Could a Louisiana-based shipbuilder be playing a shell game with Mississippi taxpayers?

By Steve Wilson | From Watchdog.org

During the past session, the Mississippi Legislature agreed to borrow $11 million to help Edison Chouest Offshore (ECO) subsidiary TopShip build a shipyard, along with $25 million in post-Hurricane Katrina Community Development Block Grants provided by the Port of Gulfport.

The site — now owned by the Port of Gulfport and where Huntington Ingalls once built composite deckhouses for advanced Navy destroyers — is less than a quarter mile down the industrial canal from Chouest’s Gulf Ship yard, which opened in 2006. The older yard builds supply vessels for offshore oil exploration and production.

According to the Biloxi Sun Herald, the shipyard has been hit by layoffs, going from 600 workers when the offshore oil business was booming, to around 300 as of February. Calls and emails to ECO about its two Gulfport shipyards went unanswered.

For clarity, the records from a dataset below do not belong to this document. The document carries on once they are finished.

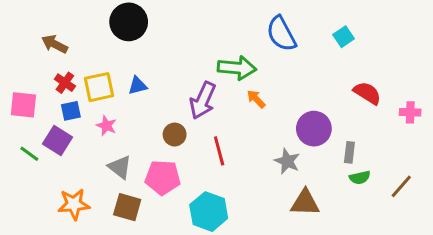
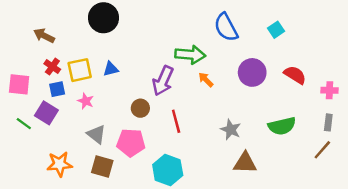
purple circle: (314, 129) -> (252, 72), moved
gray rectangle: (349, 152) -> (328, 122), moved
green semicircle: (360, 177) -> (282, 126), moved, size x1.6

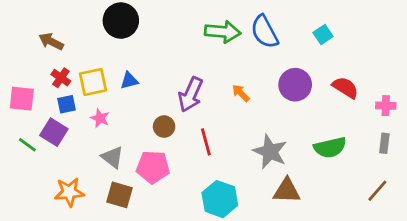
green arrow: (190, 55) -> (223, 32), moved
gray star: (231, 130) -> (270, 152), size x1.4
brown line: (322, 150) -> (377, 191), moved
cyan hexagon: (168, 170) -> (220, 199), moved

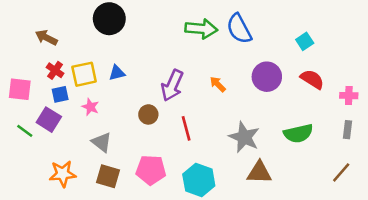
cyan square: (323, 34) -> (305, 41), moved
pink pentagon: (153, 167) -> (151, 170), moved

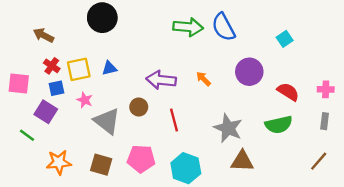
red semicircle: (312, 79) -> (288, 92), moved
purple arrow: (172, 85) -> (161, 80), turned 72
green line: (25, 131) -> (27, 135), moved
gray triangle: (102, 142) -> (107, 121), moved, size x1.4

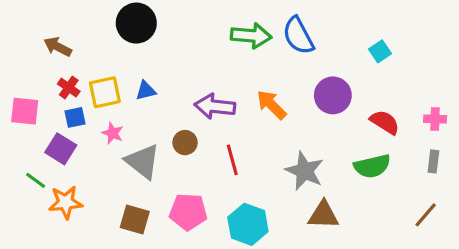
orange arrow: (203, 79) -> (272, 105), size x1.5
orange star: (59, 162) -> (66, 202), moved

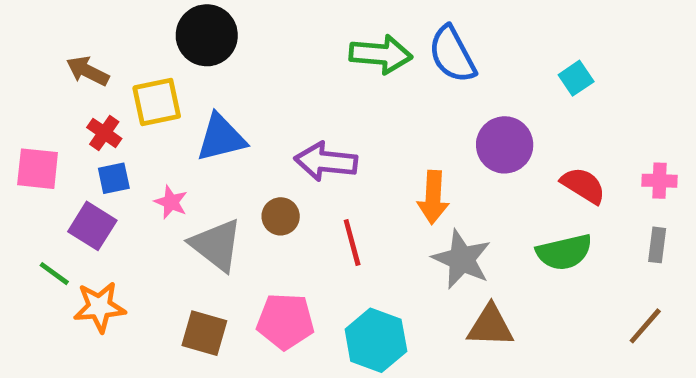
blue triangle: (146, 91) -> (221, 138), size x1.6
yellow square: (105, 92) -> (157, 102), moved
orange arrow: (272, 105) -> (433, 197), moved, turned -132

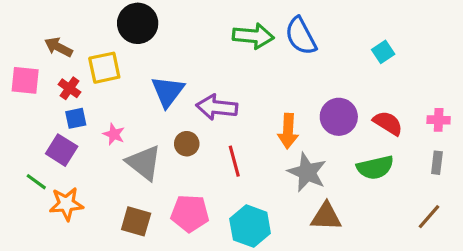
blue triangle: (221, 138) -> (168, 91), moved, turned -39
purple circle: (505, 145) -> (339, 117), moved
pink square: (38, 169) -> (25, 80), moved

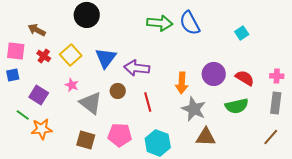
yellow square: (104, 68) -> (71, 55), moved, turned -30
blue square: (76, 118) -> (13, 75), moved
gray rectangle: (437, 163) -> (276, 103), size x1.5

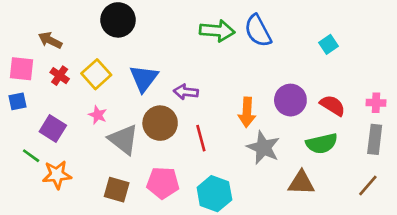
purple arrow: (137, 68) -> (186, 92), size x0.7
brown circle: (118, 91) -> (160, 123), size x1.6
brown triangle: (206, 137) -> (301, 183), moved

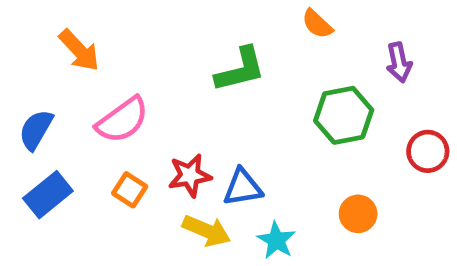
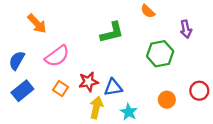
red circle: (428, 151) -> (199, 91), moved
yellow arrow: (207, 231) -> (96, 107), turned -100

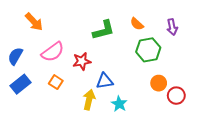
orange semicircle: (148, 11) -> (137, 24), moved
red star: (88, 82) -> (82, 61), moved
red circle: (199, 91) -> (176, 96), moved
orange circle: (167, 100) -> (159, 83), moved

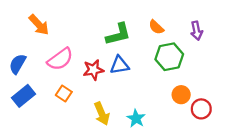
blue triangle: (105, 81) -> (119, 65), moved
yellow arrow: (89, 100) -> (102, 114), turned 144

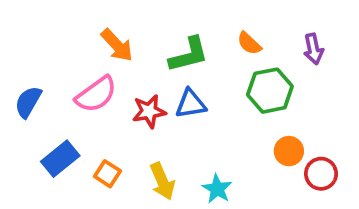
orange arrow: (39, 25) -> (117, 45), moved
orange square: (64, 94) -> (107, 174), moved
blue rectangle: (23, 96) -> (60, 159), moved

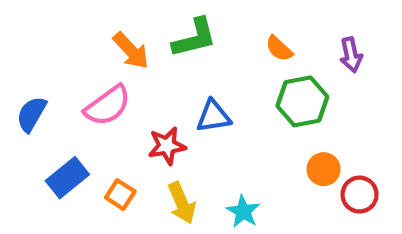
green L-shape: (189, 55) -> (194, 38), moved
red star: (149, 111) -> (167, 146), moved

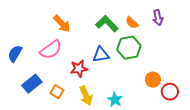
green L-shape: (194, 38) -> (107, 24), moved, turned -120
purple arrow: (351, 55) -> (158, 18), moved
green hexagon: (302, 101) -> (129, 48), moved

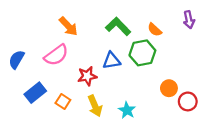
purple arrow: (158, 18) -> (189, 20), moved
orange semicircle: (132, 23) -> (155, 30), moved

Mississippi Development Authority spokesman Jeff Rent told Mississippi Watchdog that MDA and Gulf Ship successfully completed a project several years ago and “any jobs created at TopShip will be considered new jobs.”

ECO’s shipyard is supposed to create 1,000 new jobs on the former Huntington Ingalls site, but Chouest’s track record on keeping agreements is a spotty one, with broken promises in both its native Louisiana and Texas.